**Work to complete:** Which of the lines below hold the word "coyo"? Pull each of them out.

**Dataset excerpts:**

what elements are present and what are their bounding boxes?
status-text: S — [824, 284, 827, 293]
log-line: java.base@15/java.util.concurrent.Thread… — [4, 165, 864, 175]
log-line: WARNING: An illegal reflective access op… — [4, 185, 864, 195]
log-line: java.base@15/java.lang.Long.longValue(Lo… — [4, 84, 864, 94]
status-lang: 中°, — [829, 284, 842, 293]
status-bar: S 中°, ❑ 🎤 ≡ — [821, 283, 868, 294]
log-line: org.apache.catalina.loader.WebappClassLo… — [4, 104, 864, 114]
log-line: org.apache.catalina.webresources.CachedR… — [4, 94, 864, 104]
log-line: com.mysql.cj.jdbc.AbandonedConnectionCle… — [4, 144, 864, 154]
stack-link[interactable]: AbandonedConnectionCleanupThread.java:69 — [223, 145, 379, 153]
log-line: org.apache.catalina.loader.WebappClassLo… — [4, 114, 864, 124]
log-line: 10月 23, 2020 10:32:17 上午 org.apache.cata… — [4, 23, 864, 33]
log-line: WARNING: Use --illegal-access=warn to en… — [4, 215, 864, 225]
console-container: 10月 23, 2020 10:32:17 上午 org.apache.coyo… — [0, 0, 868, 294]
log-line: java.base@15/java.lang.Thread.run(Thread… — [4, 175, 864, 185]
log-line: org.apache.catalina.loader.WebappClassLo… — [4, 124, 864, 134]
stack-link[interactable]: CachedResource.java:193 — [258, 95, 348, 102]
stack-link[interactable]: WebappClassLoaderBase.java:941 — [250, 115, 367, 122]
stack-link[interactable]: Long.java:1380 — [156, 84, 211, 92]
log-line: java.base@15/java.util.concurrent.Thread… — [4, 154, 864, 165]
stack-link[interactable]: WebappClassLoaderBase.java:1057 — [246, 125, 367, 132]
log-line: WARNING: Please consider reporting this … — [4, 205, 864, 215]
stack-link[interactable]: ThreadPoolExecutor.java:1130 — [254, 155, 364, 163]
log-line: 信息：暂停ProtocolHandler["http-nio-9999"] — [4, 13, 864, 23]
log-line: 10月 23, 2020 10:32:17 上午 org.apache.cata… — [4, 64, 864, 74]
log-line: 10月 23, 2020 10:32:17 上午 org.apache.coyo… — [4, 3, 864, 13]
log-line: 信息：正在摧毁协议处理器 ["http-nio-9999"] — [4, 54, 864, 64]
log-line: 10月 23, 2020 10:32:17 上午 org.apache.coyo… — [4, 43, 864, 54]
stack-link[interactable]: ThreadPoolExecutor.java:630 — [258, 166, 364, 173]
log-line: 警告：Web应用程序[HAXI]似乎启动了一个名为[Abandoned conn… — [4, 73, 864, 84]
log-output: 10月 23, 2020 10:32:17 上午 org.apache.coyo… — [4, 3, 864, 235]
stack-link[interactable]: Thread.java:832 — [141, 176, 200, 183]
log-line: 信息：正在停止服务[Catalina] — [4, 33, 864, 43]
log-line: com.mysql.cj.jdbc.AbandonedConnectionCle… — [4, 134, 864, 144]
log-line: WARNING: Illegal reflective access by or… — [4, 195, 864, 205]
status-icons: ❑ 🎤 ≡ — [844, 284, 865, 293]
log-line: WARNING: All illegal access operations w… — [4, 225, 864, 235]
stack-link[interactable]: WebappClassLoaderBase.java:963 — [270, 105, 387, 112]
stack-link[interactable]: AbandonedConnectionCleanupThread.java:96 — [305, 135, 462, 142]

**Task response:**
console-container: 10月 23, 2020 10:32:17 上午 org.apache.coyo… — [0, 0, 868, 294]
log-line: 10月 23, 2020 10:32:17 上午 org.apache.coyo… — [4, 3, 864, 13]
log-line: 10月 23, 2020 10:32:17 上午 org.apache.coyo… — [4, 43, 864, 54]
log-output: 10月 23, 2020 10:32:17 上午 org.apache.coyo… — [4, 3, 864, 235]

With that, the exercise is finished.